There will be open-source parts, in which numerous items will be standardised to save on R&D costs, along with an aero handicap system whereby a team that finishes first in the championship will have less wind tunnel time compared to the one that is last.
"I'm pretty happy," said Brawn, speaking on the Sky F1 Show.
"We've got the budget cap and a number of standard parts are coming into Formula 1, open-source design parts, so if you design a part you have to put it into a library that other people can access to see if they want to use a part the same as you've made.
"So there are a lot of equality things going on but we need to keep the competition, and we're keeping the competition in the areas that are of most interest to the fans, so aerodynamics, there's still some differentiation on the engine side, the suspension.
"So we've got those areas the fans can engage with, they can understand." For those "areas which don't matter [to the fans]", and which are generally only more relevant to those teams that have the funds" they have now been "neutralised".

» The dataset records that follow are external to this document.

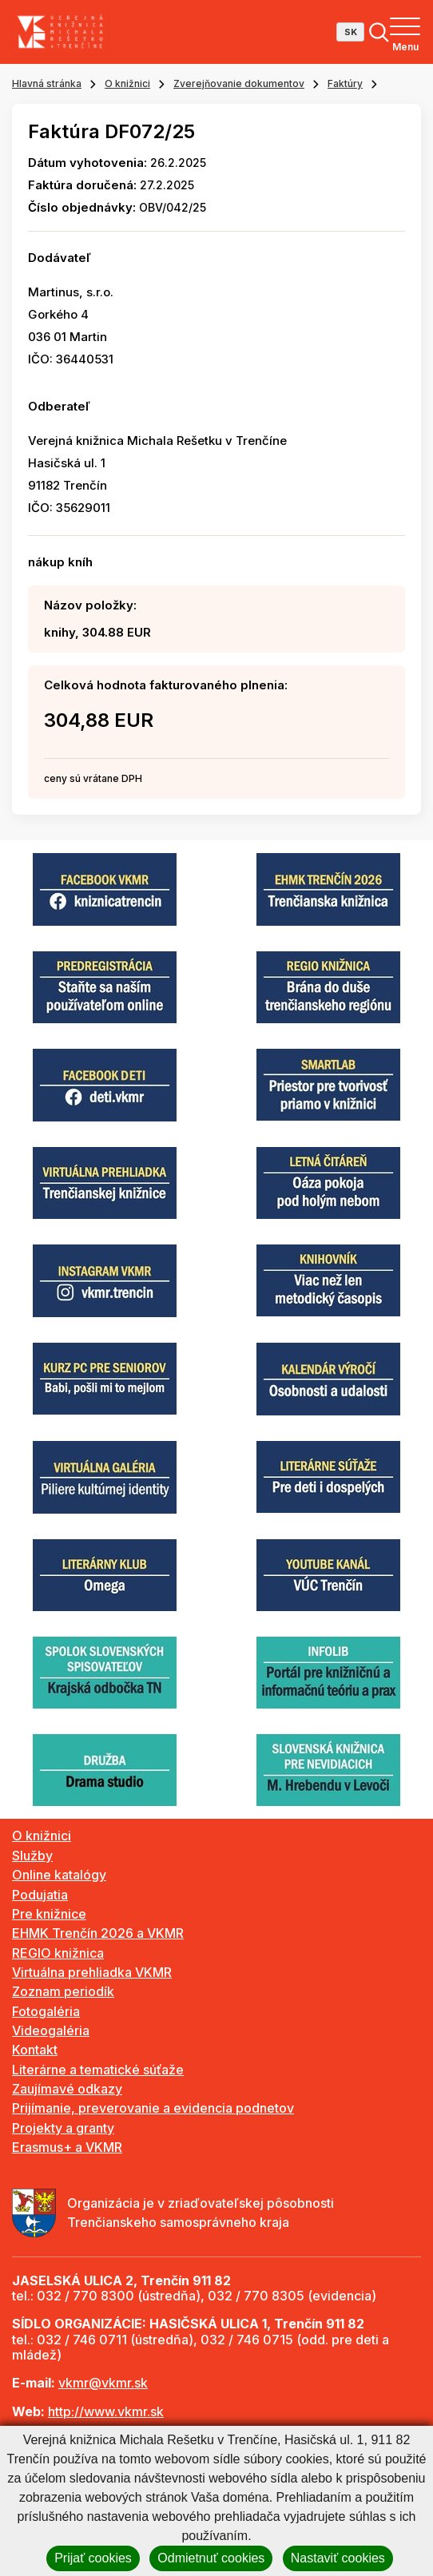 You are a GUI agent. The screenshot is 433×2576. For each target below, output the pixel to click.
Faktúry (345, 83)
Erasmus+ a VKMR (67, 2147)
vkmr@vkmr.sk (103, 2383)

Brawn added: "This adjustment in the aerodynamic capacity of the teams, depending on where they finish in the championship is a gentle step in the right direction.
"You still have to do a great job to win a Formula 1 race. We always want to have a meritocracy in Formula 1, and a great team that finishes first in the world championship may have a little less aerodynamic capacity than a team at the back of the grid.
"But if that team at the back of the grid doesn't use that extra resource sensibly, then it's wasted."
Of particular relevance, and a topic on which the smaller teams have campaigned for years and will come into force next year, is a greater distribution of the prize money.
"The prize money was very heavily biased towards the top teams, and as of next year, the midfield teams will be getting a much bigger slice of the pie, and that will make a good midfield team financially sustainable," assessed Brawn.
"With a modest amount of sponsorship, the budget cap, more prize money, you've got a much more viable case for a good midfield team to be economically viable and sustainable.
"It [change] has come on many fronts but I think we are going to be entering a much better period for the smaller and midfield teams."